[LU-1623] mdc_finish_enqueue(): ASSERTION(client_is_remote(exp)) failed Created: 11/Jul/12 Updated: 19/Apr/13 Resolved: 19/Apr/13 |
|
| Status: | Resolved |
| Project: | Lustre |
| Component/s: | None |
| Affects Version/s: | Lustre 2.1.1 |
| Fix Version/s: | Lustre 2.4.0 |
| Type: | Bug | Priority: | Minor |
| Reporter: | Ned Bass | Assignee: | Oleg Drokin |
| Resolution: | Fixed | Votes: | 0 |
| Labels: | None | ||
| Environment: | |||
| Severity: | 3 |
| Rank (Obsolete): | 7796 |
| Description |
|
(mdc_locks.c:597:mdc_finish_enqueue()) ASSERTION(client_is_remote(exp)) failed A client hit the above assertion with the following backtrace machine_kexec LLNL-bugzilla-ID: 1711 |
| Comments |
| Comment by Oleg Drokin [ 11/Jul/12 ] |
|
Hm, so what happened to the flag? Do you hve a dump, how does export connection flags look like? |
| Comment by Ned Bass [ 12/Jul/12 ] |
The dumps are on our classified network, so I can't upload them. It seems client_is_remote(exp) checks exp->exp_obd->u.cli.cl_import->imp_connect_data.ocd_connect_flags which has the value 351168417952 (0x51c344d0a0). exp->exp_connect_flags has the same value. |
| Comment by Ned Bass [ 12/Jul/12 ] |
|
We may want to consider a possible connection to |
| Comment by Christopher Morrone [ 13/Jul/12 ] |
|
This is a high-priority bug for us. As Ned said, this seems to have started happening when we disabled capa on the server, which we have to do to get our center active again. But now the same users are being hit by these client crashes. |
| Comment by Oleg Drokin [ 16/Jul/12 ] |
|
Sorry for the delayed reply.
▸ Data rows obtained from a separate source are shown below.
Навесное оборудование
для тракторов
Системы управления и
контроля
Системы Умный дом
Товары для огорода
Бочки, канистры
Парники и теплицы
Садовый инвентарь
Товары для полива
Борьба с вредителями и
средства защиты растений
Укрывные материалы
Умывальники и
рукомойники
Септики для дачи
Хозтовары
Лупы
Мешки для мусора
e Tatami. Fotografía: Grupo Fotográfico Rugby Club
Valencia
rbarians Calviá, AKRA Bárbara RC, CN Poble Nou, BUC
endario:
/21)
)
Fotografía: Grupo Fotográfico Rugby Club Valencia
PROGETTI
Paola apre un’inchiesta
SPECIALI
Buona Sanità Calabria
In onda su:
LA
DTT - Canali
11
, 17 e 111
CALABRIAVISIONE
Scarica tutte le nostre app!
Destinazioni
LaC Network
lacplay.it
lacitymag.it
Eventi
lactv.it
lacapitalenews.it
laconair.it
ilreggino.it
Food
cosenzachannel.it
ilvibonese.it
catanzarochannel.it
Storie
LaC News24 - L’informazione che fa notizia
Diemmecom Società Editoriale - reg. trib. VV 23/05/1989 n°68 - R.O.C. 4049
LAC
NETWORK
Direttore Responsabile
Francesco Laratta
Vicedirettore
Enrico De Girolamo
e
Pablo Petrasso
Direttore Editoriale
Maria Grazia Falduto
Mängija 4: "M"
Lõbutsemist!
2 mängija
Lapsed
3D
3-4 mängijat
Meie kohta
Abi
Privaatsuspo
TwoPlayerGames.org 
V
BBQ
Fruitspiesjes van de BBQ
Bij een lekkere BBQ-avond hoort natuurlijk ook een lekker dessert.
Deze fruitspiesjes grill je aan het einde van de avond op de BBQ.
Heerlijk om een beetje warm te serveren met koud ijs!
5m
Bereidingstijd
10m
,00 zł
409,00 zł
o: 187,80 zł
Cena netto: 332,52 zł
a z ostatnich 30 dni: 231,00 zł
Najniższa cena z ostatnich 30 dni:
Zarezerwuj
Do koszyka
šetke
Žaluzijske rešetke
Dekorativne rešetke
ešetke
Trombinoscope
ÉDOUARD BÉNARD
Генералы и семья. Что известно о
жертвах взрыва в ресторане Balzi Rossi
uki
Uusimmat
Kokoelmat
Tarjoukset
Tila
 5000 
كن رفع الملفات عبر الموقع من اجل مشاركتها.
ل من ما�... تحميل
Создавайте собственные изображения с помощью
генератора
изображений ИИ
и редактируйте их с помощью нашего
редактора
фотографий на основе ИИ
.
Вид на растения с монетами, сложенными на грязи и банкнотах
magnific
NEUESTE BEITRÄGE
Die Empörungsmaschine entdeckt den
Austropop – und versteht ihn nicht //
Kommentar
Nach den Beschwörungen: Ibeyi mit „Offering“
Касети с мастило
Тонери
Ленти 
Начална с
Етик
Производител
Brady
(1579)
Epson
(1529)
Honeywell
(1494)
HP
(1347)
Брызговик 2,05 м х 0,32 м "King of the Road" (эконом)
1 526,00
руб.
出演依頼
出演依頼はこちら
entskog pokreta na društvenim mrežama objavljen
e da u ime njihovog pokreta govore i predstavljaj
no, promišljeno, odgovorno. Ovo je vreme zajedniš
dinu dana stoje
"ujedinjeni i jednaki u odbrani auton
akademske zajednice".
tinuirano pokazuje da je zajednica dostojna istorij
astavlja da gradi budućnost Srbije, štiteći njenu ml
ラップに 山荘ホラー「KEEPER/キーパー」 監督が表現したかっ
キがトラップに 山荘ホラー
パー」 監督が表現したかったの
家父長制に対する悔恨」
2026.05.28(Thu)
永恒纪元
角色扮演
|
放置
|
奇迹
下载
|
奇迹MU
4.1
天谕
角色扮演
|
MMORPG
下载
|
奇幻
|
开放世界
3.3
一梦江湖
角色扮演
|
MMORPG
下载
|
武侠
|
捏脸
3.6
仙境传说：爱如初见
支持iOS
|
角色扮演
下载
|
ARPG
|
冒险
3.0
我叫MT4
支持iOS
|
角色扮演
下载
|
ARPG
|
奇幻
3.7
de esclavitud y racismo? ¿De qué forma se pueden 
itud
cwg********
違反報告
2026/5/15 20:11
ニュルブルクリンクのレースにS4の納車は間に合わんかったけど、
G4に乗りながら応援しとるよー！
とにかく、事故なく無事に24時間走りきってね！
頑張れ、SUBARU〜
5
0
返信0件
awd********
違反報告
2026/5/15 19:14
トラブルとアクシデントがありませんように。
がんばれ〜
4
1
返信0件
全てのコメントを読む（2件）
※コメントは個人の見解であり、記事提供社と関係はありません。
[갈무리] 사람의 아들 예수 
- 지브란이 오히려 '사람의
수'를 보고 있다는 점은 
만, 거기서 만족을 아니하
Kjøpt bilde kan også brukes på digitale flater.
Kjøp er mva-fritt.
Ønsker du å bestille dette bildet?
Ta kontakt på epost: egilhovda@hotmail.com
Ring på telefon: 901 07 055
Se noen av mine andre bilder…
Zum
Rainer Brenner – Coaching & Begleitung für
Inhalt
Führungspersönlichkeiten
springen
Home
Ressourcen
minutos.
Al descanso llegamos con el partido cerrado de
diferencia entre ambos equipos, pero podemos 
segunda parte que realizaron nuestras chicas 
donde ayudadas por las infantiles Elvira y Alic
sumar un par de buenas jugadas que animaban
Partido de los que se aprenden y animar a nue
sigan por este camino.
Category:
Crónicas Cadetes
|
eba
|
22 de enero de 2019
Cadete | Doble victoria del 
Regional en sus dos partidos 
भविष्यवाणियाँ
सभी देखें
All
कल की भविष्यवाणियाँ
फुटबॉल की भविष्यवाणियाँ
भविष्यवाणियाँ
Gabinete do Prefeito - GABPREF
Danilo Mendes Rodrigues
Hm, this is looking strange all around. I just did a bit of digging, and the RMT_CLIENT is always off unless you have some sort of kerberos/gss configured. This is ensured by mdt_init_sec_none in mdt_idmap.c (the same code also disables all capabilities - both for the MDS and OSTs). Just to be sure, do you use gss for that install? Now to the assertion, the assertion happens when a client sees mdtbody with OBD_MD_FLRMTPERM valid flag set, which could only happen on MDT if the export for this particular client was marked as RMT_CLIENT (which should not be happening, but we cannot easily verify it at this point, I guess). For the particular path you are having the assertion failure this code in mdt_finish_open() should be triggered somehow: if (exp_connect_rmtclient(exp)) { void *buf = req_capsule_server_get(info->mti_pill, &RMF_ACL); rc = mdt_pack_remote_perm(info, o, buf); if (rc) { repbody->valid &= ~OBD_MD_FLRMTPERM; repbody->aclsize = 0; } else { repbody->valid |= OBD_MD_FLRMTPERM; repbody->aclsize = sizeof(struct mdt_remote_perm); } } OR, the underlying buffer to be somehow primed with the wrong bit set beforehand. (I see that mdt_pack_attr2body does not zero the valid value, though before we could do that we do pack_reply that zeroes everything in there so should not be a problem). Is this a case of mixed endianness setup by any chance? Can you please get body->valid value from the dump? From |
| Comment by Oleg Drokin [ 16/Jul/12 ] |
|
Also how do you disable capabilities? |
| Comment by Ned Bass [ 16/Jul/12 ] |
No.
No, client and server are both x86_64.
I'll post this in a follow-up.
The bug seemed to affect a particular class of applications that mainly runs on that cluster. So we believe it has more to do with the access pattern than something unique about the clients. |
| Comment by Ned Bass [ 16/Jul/12 ] |
lctl set_param 'mdt.*.capa=0' # MDS lctl set_param 'obdfilter.*.capa=0' # OSS We are also now running this patch to disable it by default. |
| Comment by Oleg Drokin [ 16/Jul/12 ] |
|
So this class of applications, is it sensitive or can you put it on a small unclassified test system and gather some logs for us by any chance? |
| Comment by Ned Bass [ 16/Jul/12 ] |
|
If only life were that easy. |
| Comment by Oleg Drokin [ 16/Jul/12 ] |
|
Great to hear it's less severe, still this assertion basically cannot happen in the conditions it was happening in, so I am still interested in that dump info I requested earlier. BTW do you have capacity to take live dumps of servers on as needed basis by any chance? In fact that might still be interesting even now considering that capabilities just cannot be enabled anywhere if you don't have gss configured and you don't, so that other patch just appears to paper over some unrelated issue and it would be better to get to the root of it. |
| Comment by Ned Bass [ 16/Jul/12 ] |
I'm still digging in the crash dump for the info you requested. I couldn't find the mdt_body pointer on the stack, but I have the ptlrpc_request pointer, so I'm trying to calculate the mdt_body pointer from there. Still trying to wrap my brain around how req_capsule_server_get() works.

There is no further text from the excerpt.